TASK REQUIREMENTS
Retype, word for word, every line from the one holding "Ceiling Fan(s), Granite C" through the one holding "Open Floorplan, Radon" in the entries below, both included, and only those lines.

(Records excerpted from a collection)
***

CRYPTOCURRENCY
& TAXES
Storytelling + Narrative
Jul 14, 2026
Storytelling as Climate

***

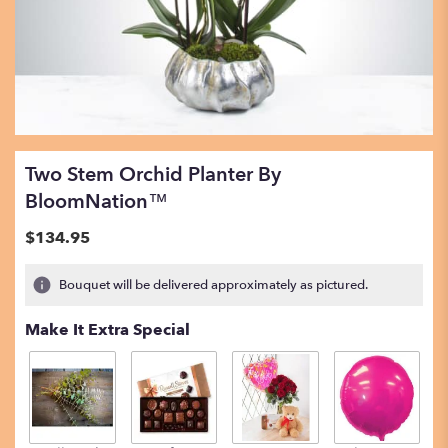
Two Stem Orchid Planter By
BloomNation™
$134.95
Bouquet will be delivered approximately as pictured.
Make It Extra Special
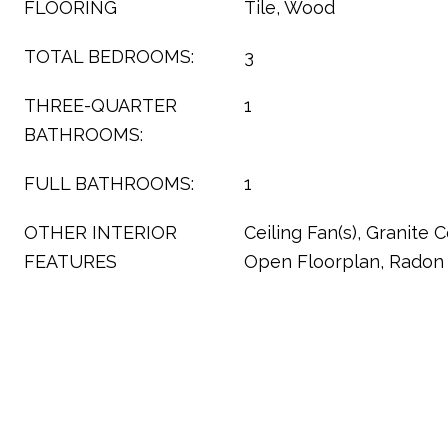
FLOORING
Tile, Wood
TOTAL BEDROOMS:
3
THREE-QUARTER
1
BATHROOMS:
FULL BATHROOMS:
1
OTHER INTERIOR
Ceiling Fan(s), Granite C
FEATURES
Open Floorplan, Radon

***

RESPONSE
Ceiling Fan(s), Granite C
FEATURES
Open Floorplan, Radon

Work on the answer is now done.